▶ _TASK DATA_:
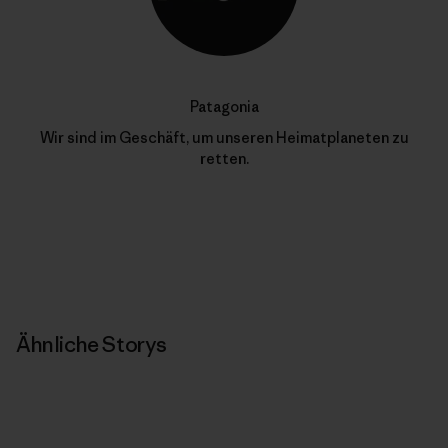
Patagonia
Wir sind im Geschäft, um unseren Heimatplaneten zu
retten.
Ähnliche Storys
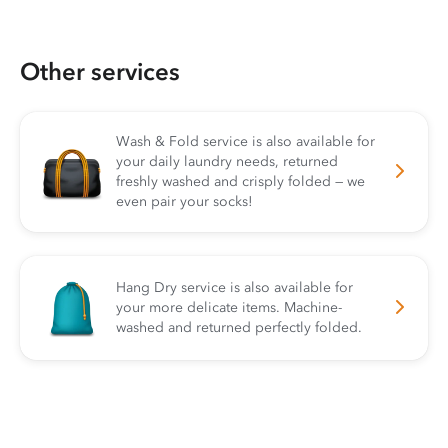
Other services
Wash & Fold service is also available for
your daily laundry needs, returned
freshly washed and crisply folded — we
even pair your socks!
Hang Dry service is also available for
your more delicate items. Machine-
washed and returned perfectly folded.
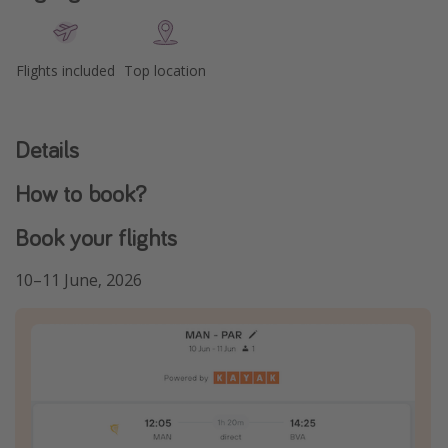
Flights included
Top location
Details
How to book?
Book your flights
10–11 June, 2026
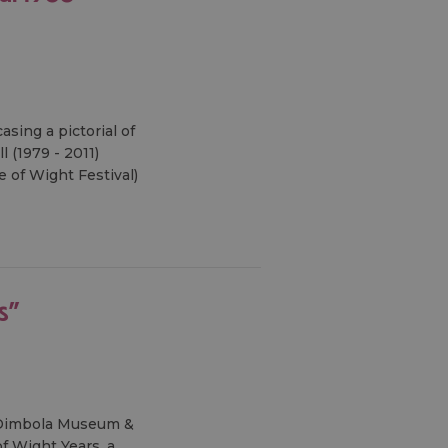
sing a pictorial of
 (1979 - 2011)
 of Wight Festival)
s"
, Dimbola Museum &
of Wight Years, a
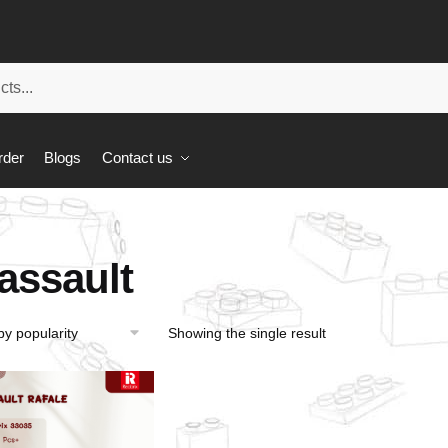
rder
Blogs
Contact us
assault
Showing the single result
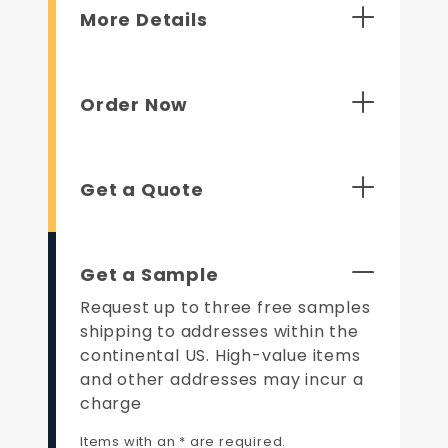
More Details
Order Now
Get a Quote
Get a Sample
Request up to three free samples
shipping to addresses within the
continental US. High-value items
and other addresses may incur a
charge
Items with an * are required.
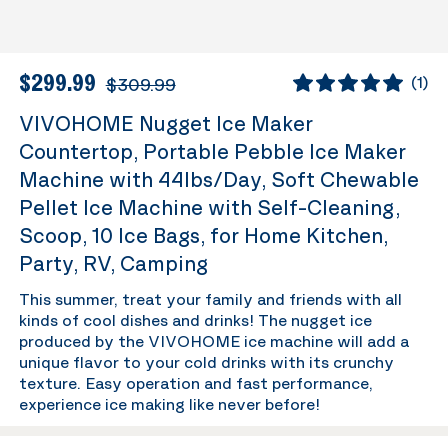
$299.99
$309.99
(
1
)
VIVOHOME Nugget Ice Maker
Countertop, Portable Pebble Ice Maker
Machine with 44lbs/Day, Soft Chewable
Pellet Ice Machine with Self-Cleaning,
Scoop, 10 Ice Bags, for Home Kitchen,
Party, RV, Camping
This summer, treat your family and friends with all
kinds of cool dishes and drinks! The nugget ice
produced by the VIVOHOME ice machine will add a
unique flavor to your cold drinks with its crunchy
texture. Easy operation and fast performance,
experience ice making like never before!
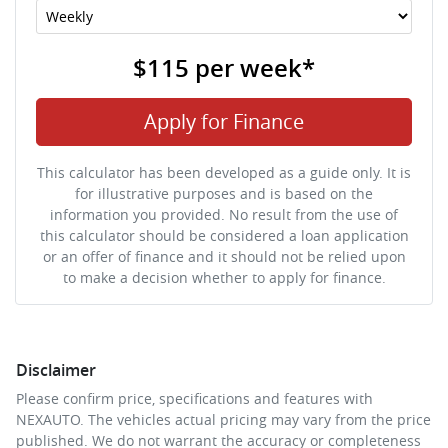
$115
per
week
*
Apply for Finance
This calculator has been developed as a guide only. It is
for illustrative purposes and is based on the
information you provided. No result from the use of
this calculator should be considered a loan application
or an offer of finance and it should not be relied upon
to make a decision whether to apply for finance.
Disclaimer
Please confirm price, specifications and features with
NEXAUTO
. The vehicles actual pricing may vary from the price
published. We do not warrant the accuracy or completeness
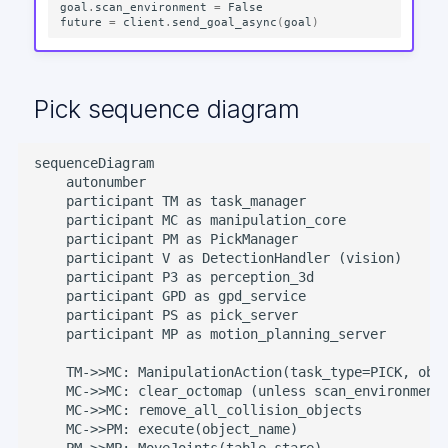
goal
.
scan_environment
=
False
future
=
client
.
send_goal_async
(
goal
)
Pick sequence diagram
sequenceDiagram

    autonumber

    participant TM as task_manager

    participant MC as manipulation_core

    participant PM as PickManager

    participant V as DetectionHandler (vision)

    participant P3 as perception_3d

    participant GPD as gpd_service

    participant PS as pick_server

    participant MP as motion_planning_server

    TM->>MC: ManipulationAction(task_type=PICK, obje
    MC->>MC: clear_octomap (unless scan_environment)
    MC->>MC: remove_all_collision_objects

    MC->>PM: execute(object_name)

    PM->>MP: MoveJoints(table_stare)
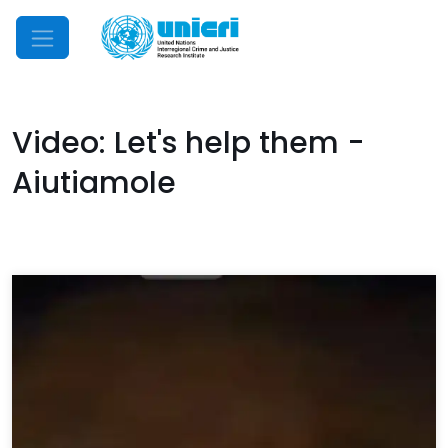
Mobile Menu
Video: Let's help them -
Aiutiamole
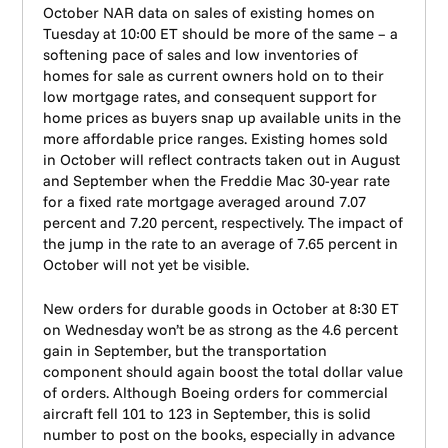
October NAR data on sales of existing homes on
Tuesday at 10:00 ET should be more of the same – a
softening pace of sales and low inventories of
homes for sale as current owners hold on to their
low mortgage rates, and consequent support for
home prices as buyers snap up available units in the
more affordable price ranges. Existing homes sold
in October will reflect contracts taken out in August
and September when the Freddie Mac 30-year rate
for a fixed rate mortgage averaged around 7.07
percent and 7.20 percent, respectively. The impact of
the jump in the rate to an average of 7.65 percent in
October will not yet be visible.
New orders for durable goods in October at 8:30 ET
on Wednesday won’t be as strong as the 4.6 percent
gain in September, but the transportation
component should again boost the total dollar value
of orders. Although Boeing orders for commercial
aircraft fell 101 to 123 in September, this is solid
number to post on the books, especially in advance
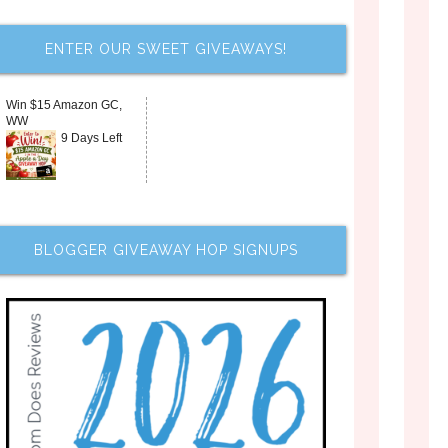
ENTER OUR SWEET GIVEAWAYS!
Win $15 Amazon GC,
WW
9 Days Left
BLOGGER GIVEAWAY HOP SIGNUPS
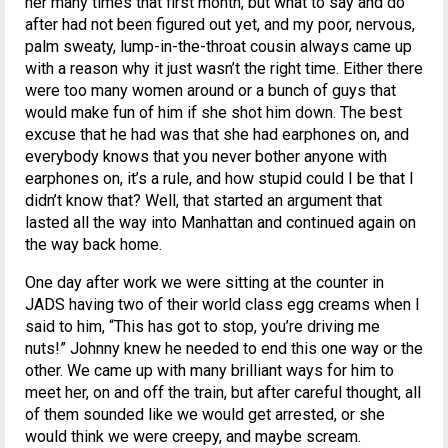
her many times that first month, but what to say and do
after had not been figured out yet, and my poor, nervous,
palm sweaty, lump-in-the-throat cousin always came up
with a reason why it just wasn’t the right time. Either there
were too many women around or a bunch of guys that
would make fun of him if she shot him down. The best
excuse that he had was that she had earphones on, and
everybody knows that you never bother anyone with
earphones on, it’s a rule, and how stupid could I be that I
didn’t know that? Well, that started an argument that
lasted all the way into Manhattan and continued again on
the way back home.
One day after work we were sitting at the counter in
JADS having two of their world class egg creams when I
said to him, “This has got to stop, you’re driving me
nuts!” Johnny knew he needed to end this one way or the
other. We came up with many brilliant ways for him to
meet her, on and off the train, but after careful thought, all
of them sounded like we would get arrested, or she
would think we were creepy, and maybe scream.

▶ _WHAT THIS TASK INVOLVES_: Once you have counted every line above that contains the string "them", give that number and nothing more.

▶ _TASK OUTPUT_: 2